A project that started out as university research is now poised to become one of the first companies to produce electric buses in Kenya
Students turn school project into multi-billion company in Kenya
From a university research project to manufacturing electric buses that will be used in Kenya's BRT system
According to a report by CNN, Opibus was created by former Linköping University students Filip Gardler, Mikael Gånge and Filip Lövström.
The company recently got funding to expand its operations in Kenya, and Africa to the tune of Sh8 billion.
The firm was founded in 2017 and is the main provider of locally designed and manufactured electric vehicles. It has also employed Kenyans at its workshop.
The students scouted where their where electric mobility project could have the largest possible impact and settled on Kenya.
The manufacturer is currently conducting a pilot test before the commercial deployment of 10 buses during the second half of 2022.
Opibus to supply 10 BRT buses
The government is also edging towards electric vehicles, having declared that the Bus Rapid Transit (BRT) system that is still under construction will only be open to electric buses.
“The buses are to be considered in three options based on propulsion technology [namely] biodiesel, hybrid, electric and the options for sale or a proposed lease tenure covering a three, seven and 12 years period,” said the Nairobi Metropolitan Area Transport Authority (Namata) acting Director-General, Francis Gitau, in a notice published in local dailies.
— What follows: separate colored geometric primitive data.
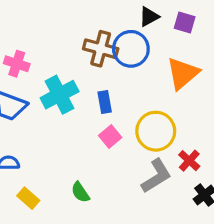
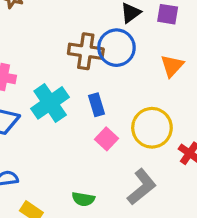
orange triangle: (183, 73) -> (172, 66), size x0.7
gray L-shape: (156, 176) -> (142, 187), moved
green semicircle: (80, 192) -> (83, 199), turned -40

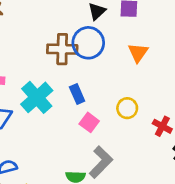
yellow circle: (152, 128) -> (127, 108), size x0.6
gray L-shape: (142, 187) -> (101, 162), moved

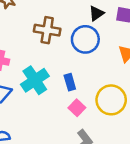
brown cross: (62, 49) -> (47, 30), moved
yellow circle: (127, 108) -> (111, 100), size x1.6

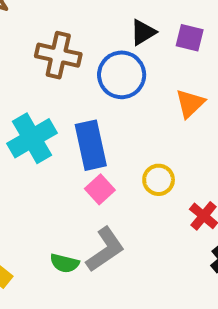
blue rectangle: (70, 82) -> (91, 145), size x1.6
yellow circle: (111, 100) -> (159, 180), size x0.6

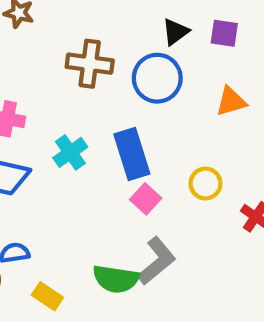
orange triangle: (190, 103) -> (231, 101), turned 32
cyan cross: (32, 138) -> (70, 152), size x0.7
green semicircle: (65, 263) -> (116, 279), size x1.5

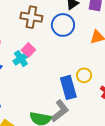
blue rectangle: (132, 154) -> (68, 87), moved
pink square: (146, 199) -> (28, 50), moved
“This first electric bus is set to be launched commercially mid this year. Following this, the platform will be tested at scale in commercial deployment of 10 buses during the second half of 2022.
“In doing so, we ensure that we gather valuable feedback to continue the development of the product for an optimized market fit. It feels great to be the first movers in this very exciting space,” Opibus Project Coordinator for Public Transport Dennis Wakaba said in a recent interview.
Before turning to electric buses, the company had been converting old petroleum engines to use electric modules.
Some of their popular clients were tour vans operators and SUVs whose conversion costs more than Sh4 million.
Opibus also manufactured electric motorcycles, given the popularity of boda boda as a means of public transport.
Fransua Vytautas Razvadauskas a consultant in market research told CNN that in 2021 Kenya had 1.8 million motorcycles and mopeds compared with 1.2 million passenger cars.
The motorbikes, which have a range of up to 200 kilometres and a peak speed of 90 kilometres per hour, are priced at Sh160,000.